In Oy-Mittelberg am Schwarzenberger Weiher erklärte Waldemar Ruf vom Blindenbund Allgäu den Schülern der Grund- und Mittelschule Oy mit Hilfe des dort aufgestellten Landschaftsmodells des Künstlers Robert Liebenstein wie Nichtsehende die Landschaft erleben. Die beiden Bürgermeister des gemeindeübergreifenden Moorgebiets um Oy-Mittelberg und Durach, Theodor Haslach und Gerhard Hock, hoben die Bedeutung der Moore nicht nur für Pflanzen und Tiere, sondern auch als aktiven Hochwasserschutz für die Anwohner hervor. 

Am Nachmittag gab es die zentrale Eröffnungsfeier in der Filmburg Marktoberdorf. Zu Beginn wurde der Film „Moorwelten Allgäu“ gezeigt. Die Kurzdokumentation zeigte wunderschöne Im- pressionen aus allen vier neuen Gebieten. Gefilmt hatten Schüler des Gymnasiums Marktoberdorf unter der Leitung ihres Lehrers Thorsten Krebs. Mit ganz besonderen Aufnahmen beeindruckten sie das Publikum und hatten in Profimanier sogar aktuelle Bilder von den Eröffnungen am Vormittag eingebaut. 

Die anschließende Gesprächsrunde mit vielen Infos moderierte Ethelbert Babl, Leader-Manager des Amts für Ernährung, Landwirtschaft und Forsten in Kempten (AELF) und sprach dabei mit der Ostallgäuer Landrätin Rita Maria Zinnecker, Vorsitzende des Zweckverbands Allgäuer Moorallianz, dem Oberallgäuer Landrat Anton Klotz, stellvertretender Vorsitzender Zweck- verband Allgäuer Moorallianz, Sonja Keck-Herreiner, AELF Kempten, und Walter Sirch, Moorerlebnisführer und Kabarettist. Die Diskussion der vier Sprecher gab Einblick in die vielen Aspekte der Moorallianz. 

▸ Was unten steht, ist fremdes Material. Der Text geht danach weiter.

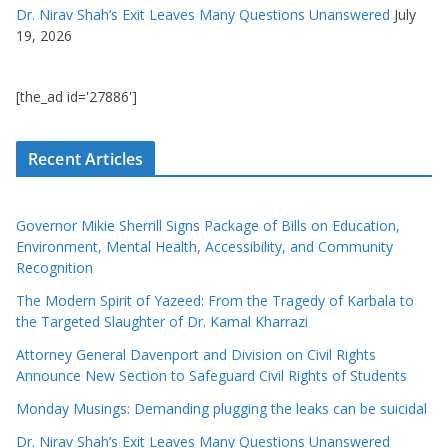
Dr. Nirav Shah’s Exit Leaves Many Questions Unanswered
July
19, 2026
[the_ad id='27886']
Recent Articles
Governor Mikie Sherrill Signs Package of Bills on Education,
Environment, Mental Health, Accessibility, and Community
Recognition
The Modern Spirit of Yazeed: From the Tragedy of Karbala to
the Targeted Slaughter of Dr. Kamal Kharrazi
Attorney General Davenport and Division on Civil Rights
Announce New Section to Safeguard Civil Rights of Students
Monday Musings: Demanding plugging the leaks can be suicidal
Dr. Nirav Shah’s Exit Leaves Many Questions Unanswered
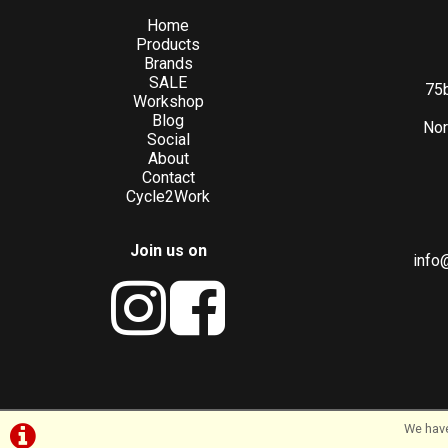
Home
Products
Brands
SALE
75b
Workshop
Blog
Nor
Social
About
Contact
Cycle2Work
Join us on
info
We have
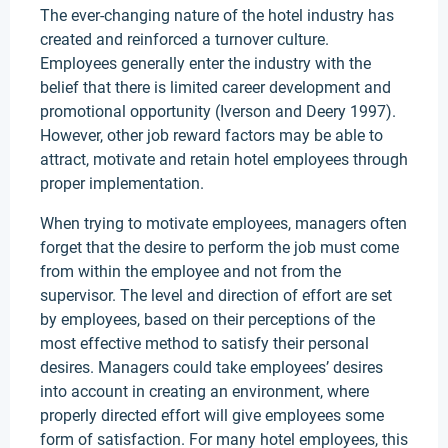
The ever-changing nature of the hotel industry has
created and reinforced a turnover culture.
Employees generally enter the industry with the
belief that there is limited career development and
promotional opportunity (Iverson and Deery 1997).
However, other job reward factors may be able to
attract, motivate and retain hotel employees through
proper implementation.
When trying to motivate employees, managers often
forget that the desire to perform the job must come
from within the employee and not from the
supervisor. The level and direction of effort are set
by employees, based on their perceptions of the
most effective method to satisfy their personal
desires. Managers could take employees’ desires
into account in creating an environment, where
properly directed effort will give employees some
form of satisfaction. For many hotel employees, this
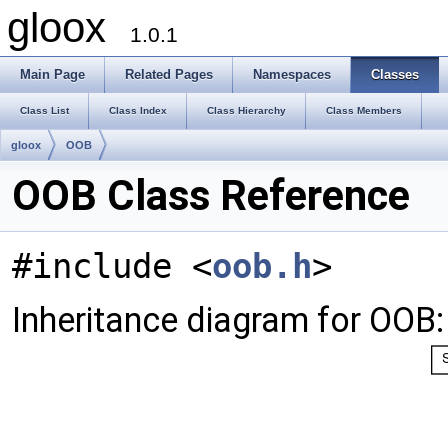
gloox
1.0.1
Main Page
Related Pages
Namespaces
Classes
Class List
Class Index
Class Hierarchy
Class Members
gloox
OOB
OOB Class Reference
#include <
oob.h
>
Inheritance diagram for OOB:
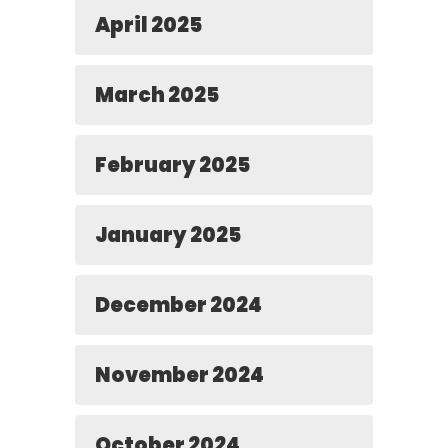
April 2025
March 2025
February 2025
January 2025
December 2024
November 2024
October 2024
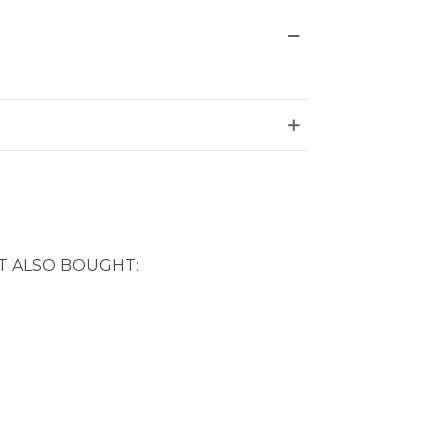
 ALSO BOUGHT:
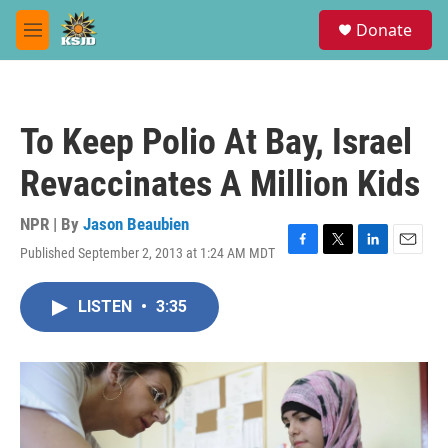
Skip to main content
S
Donate
e
M
a
e
r
n
c
u
h
To Keep Polio At Bay, Israel
u
e
Revaccinates A Million Kids
r
y
NPR | By
Jason Beaubien
Published September 2, 2013 at 1:24 AM MDT
F
T
L
E
a
w
i
m
c
i
n
a
LISTEN
•
3:35
e
t
k
i
b
t
e
l
o
e
d
o
r
I
k
n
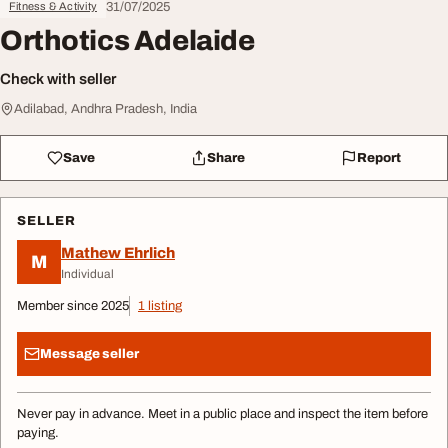
31/07/2025
Fitness & Activity
Orthotics Adelaide
Check with seller
Adilabad, Andhra Pradesh, India
Save
Share
Report
SELLER
Mathew Ehrlich
M
Individual
Member since 2025
1 listing
Message seller
Never pay in advance. Meet in a public place and inspect the item before
paying.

„Die Moore im Allgäu sind speziell und einzigartig – dennoch sind viele der Besonderheiten klein und unscheinbar. Die Allgäuer Moorallianz möchte mit den Moorwelten Allgäu Gästen und Einheimischen diese Welt nahebringen – nach dem Motto ,nur was der Mensch kennt und schätzt, schützt er auch’, erklärte Zinnecker. So schaffe man ein attraktives Naturerlebnisangebot, das spielerisch und ohne erhobenen Zeigefinger Lust auf Erleben mache. 

So gibt es in den Moorwelten Vogelbeobachtungsstellen, interaktive Pflanzenbestimmungsschlüssel, eine Torfstichsimulation und vieles mehr. In jedem Gebiet führen gut ausgeschilderte Rad- und Wanderwege zu den Erlebnisorten. Naturschutz habe dabei immer oberste Priorität, so Zinnecker. 

Mit ihrem Konzept ist die Allgäuer Moorallianz einer der fünf Sieger im größten deutschlandweiten Naturschutzwettbewerb chance.natur. „Sie trägt dazu bei, unsere Heimat für die nächsten Generationen lebenswert zu gestalten“, fügte Anton Klotz, stellvertretender Vorsitzender des Zweckverbands hinzu. Die Moorwelten seien dabei ein Aspekt, aber auch die Landschaftspflege und die Renaturierung von Mooren seien wesentliche Bestandteile. Zum Abschluss zeigte die Theaterschule mobilé das Stück „Der Moorgaukler“.